Background information
- Born: 14 October 1991 Jakarta, Indonesia
- Died: 25 October 2023 (aged 32)
- Genres: Pop; Jazz;
- Occupation: Singer
- Years active: 2013–2023

= Shena Malsiana =

Indonesian singer (1991–2023)

Shena Malsiana (14 October 1991 – 25 October 2023) was an Indonesian singer. She was a contestant in the first season of X Factor Indonesia, where she finished in fifth place.

==Career==
Shena Malsiana was born on October 14, 1991 in Jakarta, Indonesia. She is of Japanese and Bengkulu descent.

Although her audition song had a jazz arrangement, she also liked listening to Dream Theater. Prior to entering X Factor, she had auditioned four times for Indonesian Idol.

She was the singer for the track "Imaji" [Image] on the 2014 Dwiki Dharmawan tribute album Collaborating Harmony: Dwiki Dharmawan. This song was first released in 1987 by Dwiki's band Krakatau, with Trie Utami as the lead singer. Malsiana had not listened to the original version, and reviewers praised her performance compared to the original.

In 2012, Shena was a volunteer for the Ramadhan Jazz Festival in Jakarta. After appearing on the X Factor, she performed at the 2013, 2014, and 2016 editions of the festival.

Although Shena was signed to a major label from 2013 to 2016, she returned to being an independent artist in 2017. Her subsequent single "What Do You Need" was self-written. Due to the expenses involved, she waited two years to release her next single "Melawan Awan" (2019); this song was co-written by Shena and the song's producer Sukma Raya. This single was more successful, which led her to release a follow-up three months later, "Nelangsa" [Sad]. "Nelangsa" was produced by Anugrah Swastadi.

In June 2020, Shena released the single "Lagu Marah" [Angry Song], produced by Anugrah Swastadi, to eventually lead to a full-length album.
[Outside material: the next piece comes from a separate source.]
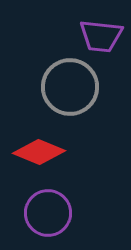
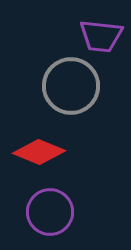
gray circle: moved 1 px right, 1 px up
purple circle: moved 2 px right, 1 px up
She made one further release in that year, "Yang Berlalu" [The Past] (2020).

After some delay, the album Fragmen [Fragments] would eventually release in December 2022. She preceded its release with the single "Terlalu Ikhlas Untuk Kau Sakiti" [Too Sincere For You to Hurt] (2022). She intended this album as revealing her "dark side", although tempered with optimism. Reviewers noted its somber tone.

==Death==
Shena died from complications of lupus on 25 October 2023, at the age of 32. Her sister revealed that Malsiana was diagnosed with lupus nephritis in 2021, and had been receiving dialysis treatment for a year.